> Task brief: Only the lines below starting at the one that contains "Será el cuarto" and ending at the one that contains "Sierbestrating Hattem" are to be reproduced, exactly and with both ends kept.

> Supplied records:
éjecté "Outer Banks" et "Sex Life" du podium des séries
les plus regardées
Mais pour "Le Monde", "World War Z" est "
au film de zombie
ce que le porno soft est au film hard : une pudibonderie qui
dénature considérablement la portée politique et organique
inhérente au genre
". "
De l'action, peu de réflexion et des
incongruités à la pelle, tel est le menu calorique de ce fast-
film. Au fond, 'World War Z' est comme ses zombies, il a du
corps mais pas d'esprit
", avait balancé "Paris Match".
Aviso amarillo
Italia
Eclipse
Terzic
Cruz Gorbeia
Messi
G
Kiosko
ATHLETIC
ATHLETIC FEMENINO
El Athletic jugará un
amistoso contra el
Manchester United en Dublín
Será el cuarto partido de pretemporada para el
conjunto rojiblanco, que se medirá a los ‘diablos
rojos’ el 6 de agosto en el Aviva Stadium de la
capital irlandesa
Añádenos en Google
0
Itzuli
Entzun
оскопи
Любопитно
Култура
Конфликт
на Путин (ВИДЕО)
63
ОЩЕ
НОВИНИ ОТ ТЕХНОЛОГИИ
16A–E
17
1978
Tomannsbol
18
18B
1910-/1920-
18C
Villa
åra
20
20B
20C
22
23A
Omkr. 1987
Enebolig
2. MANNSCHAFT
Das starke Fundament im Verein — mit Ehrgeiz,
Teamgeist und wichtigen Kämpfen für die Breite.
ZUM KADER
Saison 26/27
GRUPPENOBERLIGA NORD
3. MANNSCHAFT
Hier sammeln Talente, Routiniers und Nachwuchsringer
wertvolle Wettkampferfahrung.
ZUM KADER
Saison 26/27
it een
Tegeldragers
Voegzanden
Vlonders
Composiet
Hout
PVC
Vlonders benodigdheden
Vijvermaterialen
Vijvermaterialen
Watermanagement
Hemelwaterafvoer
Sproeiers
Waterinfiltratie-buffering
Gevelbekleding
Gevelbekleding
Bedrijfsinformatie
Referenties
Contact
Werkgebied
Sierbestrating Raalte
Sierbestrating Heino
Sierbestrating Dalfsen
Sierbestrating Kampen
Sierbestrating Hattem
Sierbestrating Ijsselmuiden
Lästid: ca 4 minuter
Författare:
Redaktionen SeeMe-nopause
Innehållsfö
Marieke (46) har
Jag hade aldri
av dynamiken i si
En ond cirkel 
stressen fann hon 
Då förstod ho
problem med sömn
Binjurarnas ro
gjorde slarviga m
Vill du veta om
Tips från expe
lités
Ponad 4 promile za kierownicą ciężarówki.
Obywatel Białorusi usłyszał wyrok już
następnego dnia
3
* * *
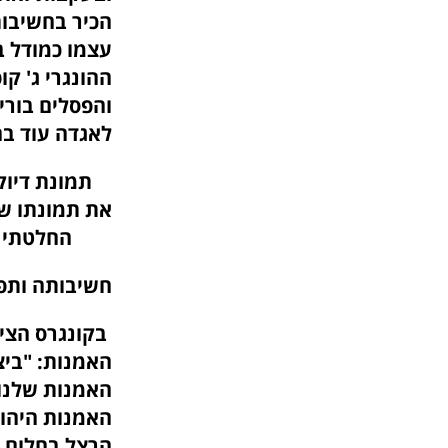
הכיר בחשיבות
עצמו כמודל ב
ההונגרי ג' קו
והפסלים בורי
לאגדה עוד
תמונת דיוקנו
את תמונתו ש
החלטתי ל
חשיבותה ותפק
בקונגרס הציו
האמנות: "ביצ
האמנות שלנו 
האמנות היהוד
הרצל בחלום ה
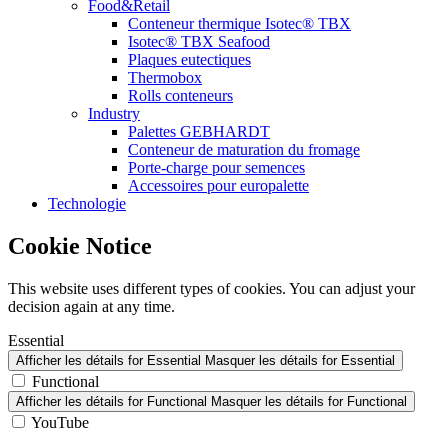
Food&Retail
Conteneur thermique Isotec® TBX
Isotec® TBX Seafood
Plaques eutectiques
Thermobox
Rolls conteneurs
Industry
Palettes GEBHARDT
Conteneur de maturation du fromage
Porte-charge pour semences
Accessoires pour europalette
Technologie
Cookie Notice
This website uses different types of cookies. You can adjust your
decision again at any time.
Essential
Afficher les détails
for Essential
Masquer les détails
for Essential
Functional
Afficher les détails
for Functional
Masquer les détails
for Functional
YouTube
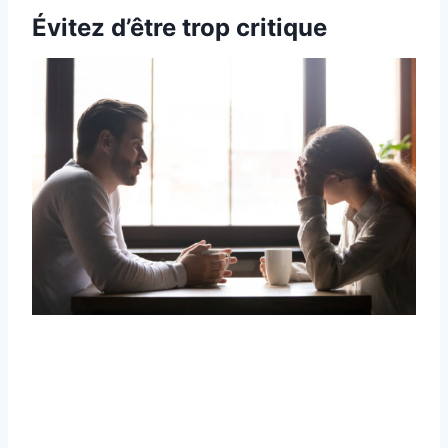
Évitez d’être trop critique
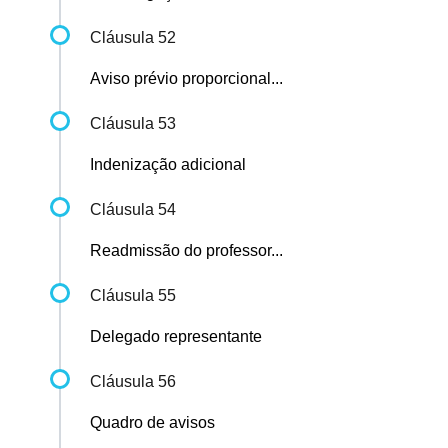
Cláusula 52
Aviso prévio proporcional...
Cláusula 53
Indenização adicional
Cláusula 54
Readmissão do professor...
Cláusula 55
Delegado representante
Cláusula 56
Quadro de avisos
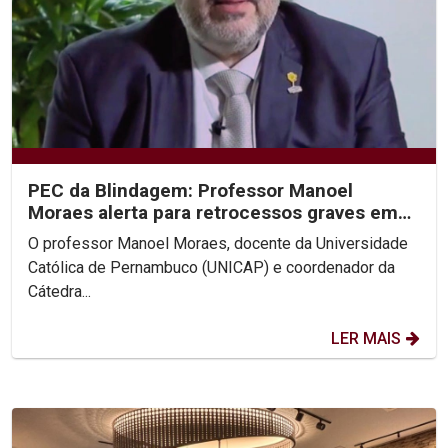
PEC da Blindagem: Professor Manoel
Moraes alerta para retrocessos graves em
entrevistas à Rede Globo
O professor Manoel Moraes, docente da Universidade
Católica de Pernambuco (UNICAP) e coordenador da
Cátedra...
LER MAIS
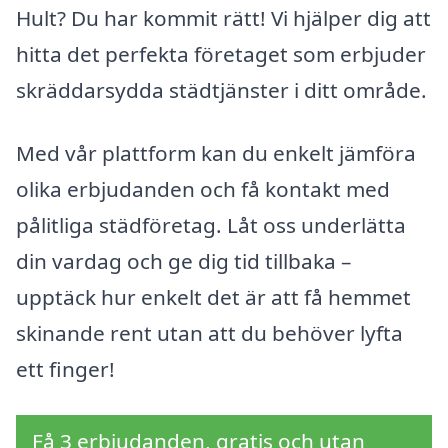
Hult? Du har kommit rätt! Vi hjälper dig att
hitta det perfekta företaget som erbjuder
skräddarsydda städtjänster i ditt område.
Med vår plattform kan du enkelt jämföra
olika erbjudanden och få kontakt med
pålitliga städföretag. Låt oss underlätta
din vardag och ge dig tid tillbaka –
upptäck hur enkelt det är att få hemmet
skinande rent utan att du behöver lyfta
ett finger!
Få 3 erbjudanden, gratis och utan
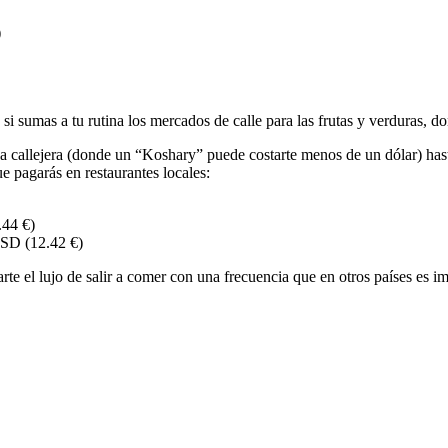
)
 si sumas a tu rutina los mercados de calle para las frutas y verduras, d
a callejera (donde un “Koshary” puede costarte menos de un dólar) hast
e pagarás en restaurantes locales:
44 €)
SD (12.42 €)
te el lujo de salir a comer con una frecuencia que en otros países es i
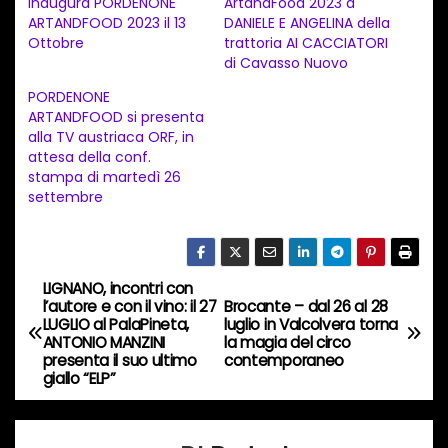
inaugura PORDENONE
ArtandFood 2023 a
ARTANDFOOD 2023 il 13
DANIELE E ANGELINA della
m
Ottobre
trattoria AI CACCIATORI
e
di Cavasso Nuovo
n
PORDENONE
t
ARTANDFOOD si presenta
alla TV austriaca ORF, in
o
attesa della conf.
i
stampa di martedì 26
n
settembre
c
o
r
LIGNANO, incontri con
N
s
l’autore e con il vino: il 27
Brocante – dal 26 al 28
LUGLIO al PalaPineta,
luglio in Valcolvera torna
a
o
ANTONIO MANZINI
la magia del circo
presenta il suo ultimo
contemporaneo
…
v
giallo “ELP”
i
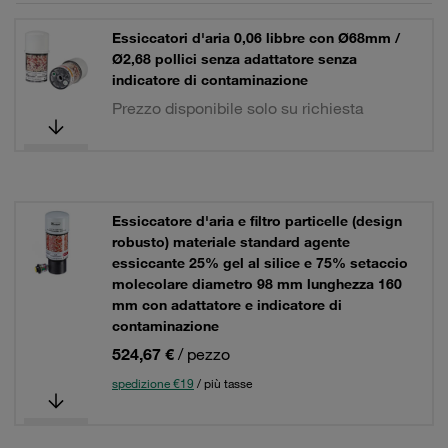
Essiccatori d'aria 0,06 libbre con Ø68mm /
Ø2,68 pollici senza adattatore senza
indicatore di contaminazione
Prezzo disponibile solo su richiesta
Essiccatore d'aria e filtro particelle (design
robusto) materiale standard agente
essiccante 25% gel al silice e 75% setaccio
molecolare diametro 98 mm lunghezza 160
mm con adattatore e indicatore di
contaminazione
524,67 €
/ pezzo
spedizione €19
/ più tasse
...
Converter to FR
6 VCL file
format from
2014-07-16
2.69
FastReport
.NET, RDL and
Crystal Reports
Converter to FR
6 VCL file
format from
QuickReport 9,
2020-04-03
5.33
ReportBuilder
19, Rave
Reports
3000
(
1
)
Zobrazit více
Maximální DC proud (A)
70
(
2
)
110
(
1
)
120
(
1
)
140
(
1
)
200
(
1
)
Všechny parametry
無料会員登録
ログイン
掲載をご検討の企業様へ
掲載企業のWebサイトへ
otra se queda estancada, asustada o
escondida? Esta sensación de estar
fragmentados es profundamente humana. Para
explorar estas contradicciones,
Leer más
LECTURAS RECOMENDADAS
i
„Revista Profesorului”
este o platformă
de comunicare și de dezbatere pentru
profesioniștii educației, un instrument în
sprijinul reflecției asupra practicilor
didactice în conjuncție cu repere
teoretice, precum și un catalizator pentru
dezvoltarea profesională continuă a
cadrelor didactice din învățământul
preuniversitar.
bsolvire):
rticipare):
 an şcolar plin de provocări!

> Written answer:
Será el cuarto partido de pretemporada para el
conjunto rojiblanco, que se medirá a los ‘diablos
rojos’ el 6 de agosto en el Aviva Stadium de la
capital irlandesa
Añádenos en Google
0
Itzuli
Entzun
оскопи
Любопитно
Култура
Конфликт
на Путин (ВИДЕО)
63
ОЩЕ
НОВИНИ ОТ ТЕХНОЛОГИИ
16A–E
17
1978
Tomannsbol
18
18B
1910-/1920-
18C
Villa
åra
20
20B
20C
22
23A
Omkr. 1987
Enebolig
2. MANNSCHAFT
Das starke Fundament im Verein — mit Ehrgeiz,
Teamgeist und wichtigen Kämpfen für die Breite.
ZUM KADER
Saison 26/27
GRUPPENOBERLIGA NORD
3. MANNSCHAFT
Hier sammeln Talente, Routiniers und Nachwuchsringer
wertvolle Wettkampferfahrung.
ZUM KADER
Saison 26/27
it een
Tegeldragers
Voegzanden
Vlonders
Composiet
Hout
PVC
Vlonders benodigdheden
Vijvermaterialen
Vijvermaterialen
Watermanagement
Hemelwaterafvoer
Sproeiers
Waterinfiltratie-buffering
Gevelbekleding
Gevelbekleding
Bedrijfsinformatie
Referenties
Contact
Werkgebied
Sierbestrating Raalte
Sierbestrating Heino
Sierbestrating Dalfsen
Sierbestrating Kampen
Sierbestrating Hattem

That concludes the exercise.